Determining whether a metric space is separable?

Question

Let $(X,d)$ and $(Y,d')$ be metric spaces and $f:X \longrightarrow Y$ a continuous function. I need to show that, if $X$ is separable, so the image of $f$, with $d'$, is separable too.

I've though in showing it by using the fact that, if $X$ is separable, then there existis an open base of $(X,d)$ that is countable. Since I already know that $(X,d)$ is separable, there is an bijection $\phi: \mathbb{N} \longrightarrow X$ in the form $\phi(n)=B(a_n,\delta)$ and, as $f$ is continuous, it takes the $B(a_n, \delta)$ to $B(f(a_n), \varepsilon)$. With that, I've though to say that there is a bijection $\pi=f \circ \phi: \mathbb{N} \longrightarrow Y$ in the form $\pi(n)=B(f(a_n),\varepsilon)$ to show that that base of $f(X)$ is countable, but i'm unsure if this is enough, or even right to conclude.

Answer 1

I feel that the proof using general topology is much simpler and more intuitive.

Let $X$ and $Y$ be topological spaces and $f: X \rightarrow Y$ a continuous function. We want to show that if $X$ is separable then $f(X)$ is separable.

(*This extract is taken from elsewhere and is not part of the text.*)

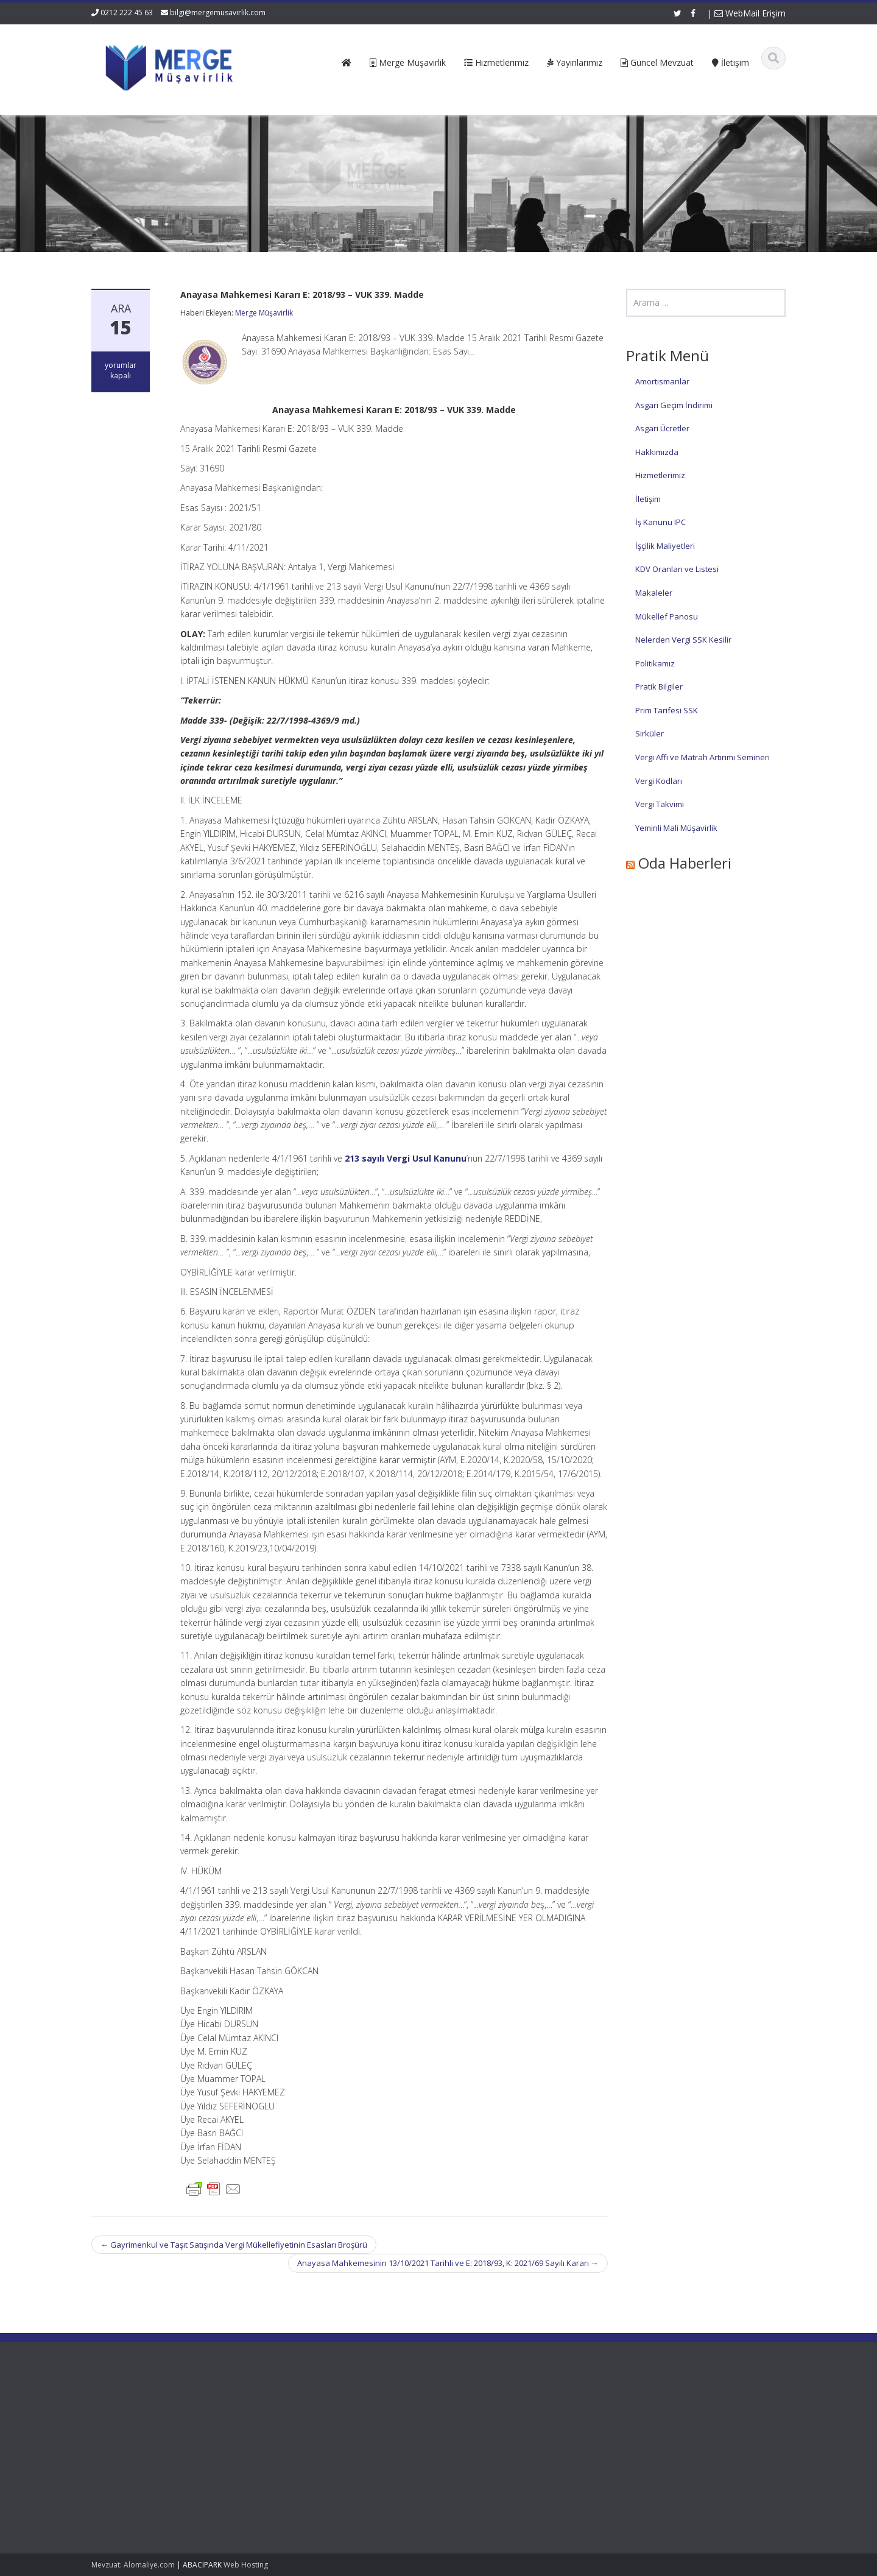 This screenshot has width=877, height=2576. What do you see at coordinates (684, 863) in the screenshot?
I see `Oda Haberleri` at bounding box center [684, 863].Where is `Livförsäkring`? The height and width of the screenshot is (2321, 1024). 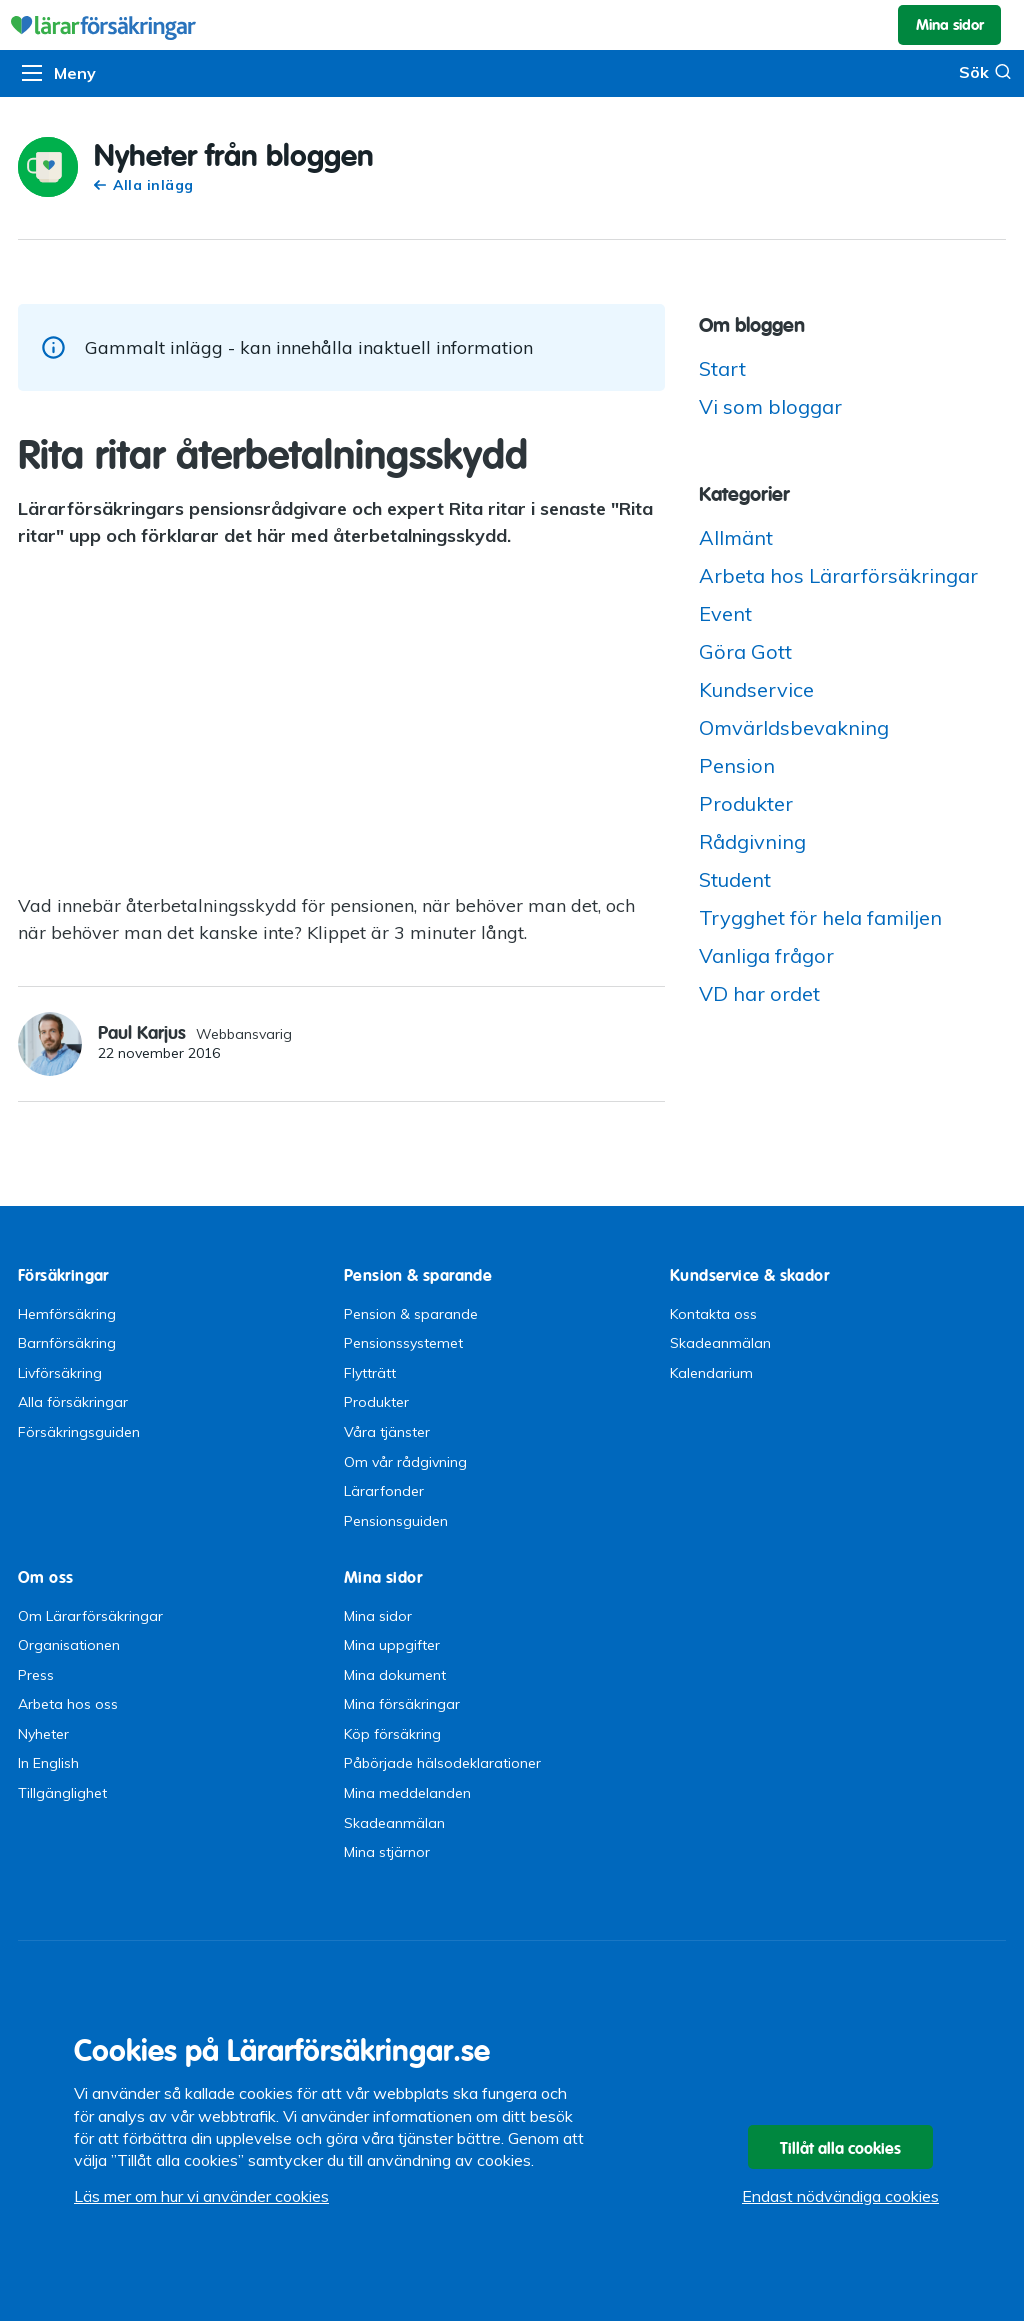
Livförsäkring is located at coordinates (60, 1373).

By separability of $X$, there is a countable subset $S \subset X$ that is dense in $X$, that is, any open set $U \subset X$ has nonempty intersection with $S$. Then, $f(S)$ will be dense in $f(X)$: if $V \subset f(X)$ is open, its preimage $f^{-1}(V)$ is open by continuity of $f$, thus $f^{-1}(V)$ contains some element $s \in S$, but this means that $f(s) \in V$. So, any open subset of $f(X)$ contains an element from $f(S)$. Since $S$ is countable, $f(S)$ is countable, too.

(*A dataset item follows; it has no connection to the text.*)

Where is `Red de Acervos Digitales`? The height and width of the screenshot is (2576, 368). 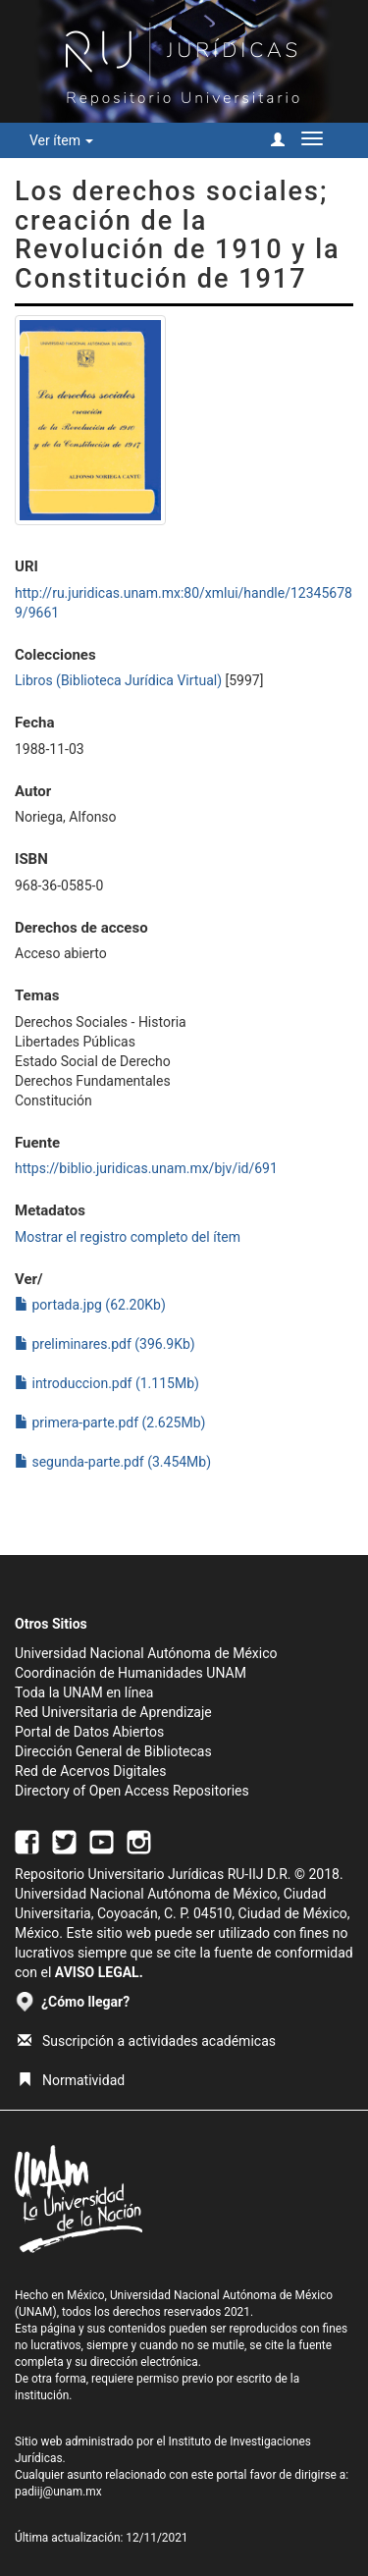 Red de Acervos Digitales is located at coordinates (90, 1771).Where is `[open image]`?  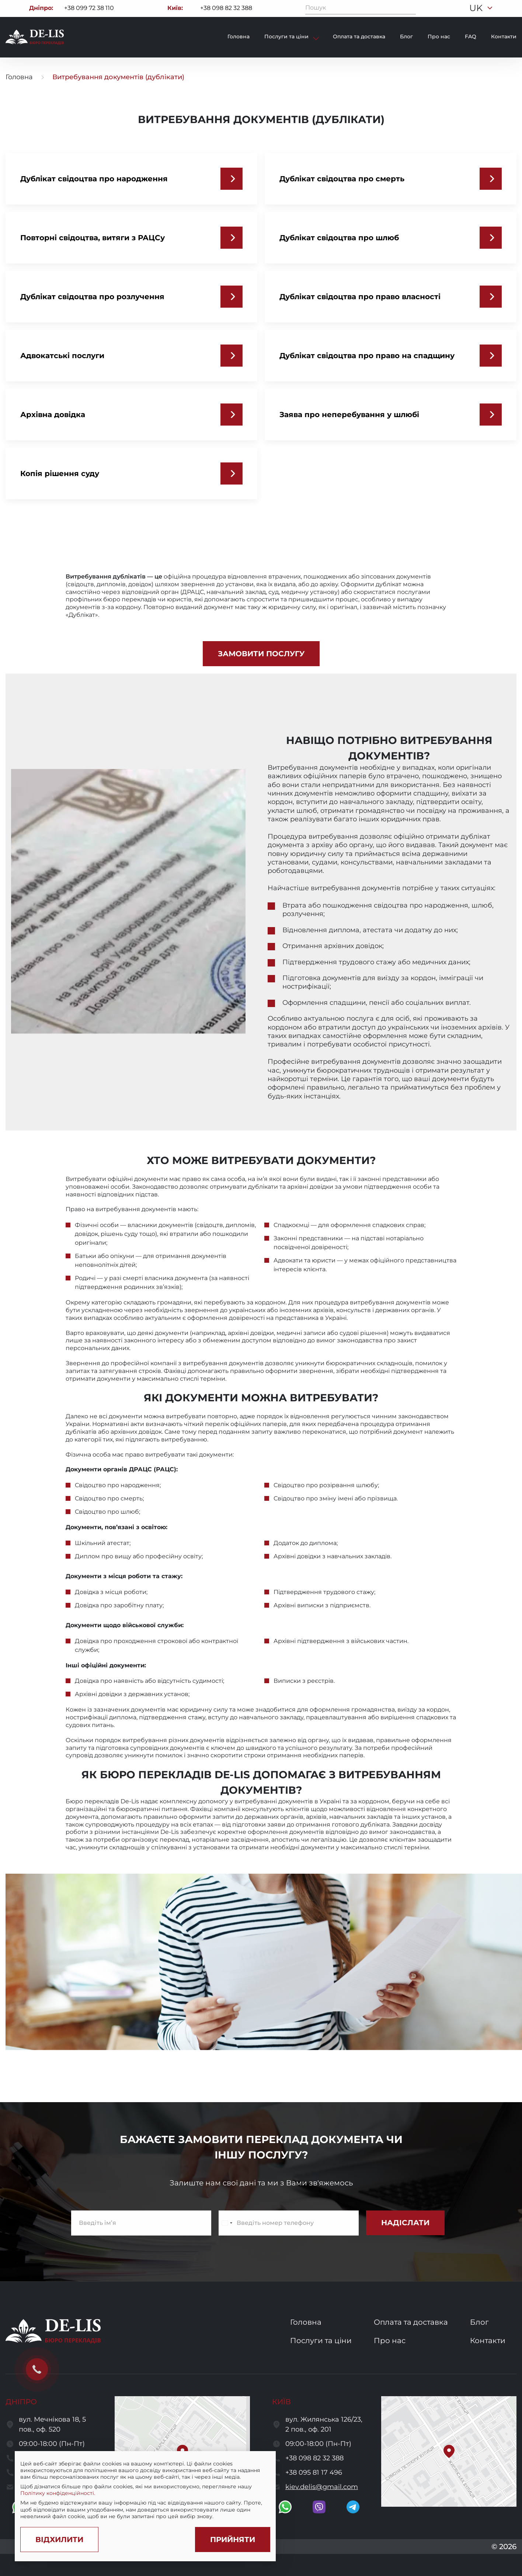
[open image] is located at coordinates (261, 1962).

We proved that $f(S)$ is countable and dense in $f(X)$. Thus, $f(X)$ is separable.

Answer 2

Let $D \subset X$ be a countable dense set in $X$. Let $y \in f(X)$ and let $x \in X$ be such that $f(x)=y$. There is a sequence $(x_n)$ of elements of $D$ such that $x_n \to x$ as $n \to \infty$. Since $f$ is continuous $f(x_n) \to f(x)$. Thus $f(D)$ is dense in $f(X)$. Since $f(D)$ is countable, $f(X)$ is separable.

EDIT: Some typos.

Answer 3

One of several equivalent def'ns of continuity is that $f:X\to Y$ is continuous iff $Cl_Y(f(A))\supset f(Cl_X(A))$ for every $A\subset X.$

So if $A$ is a dense subset of $X$ and $f:X\to Y$ is continuous then $$Cl_{f(X)}(f(A))=f(X)\cap Cl_Y (f(A))\supset f(X)\cap f(Cl_X(A))=f(X)\cap f(X)=f(X).$$ That is, $f(A)$ is a dense subset of the space $f(X).$

Note that all of this applies to any spaces $X,Y$.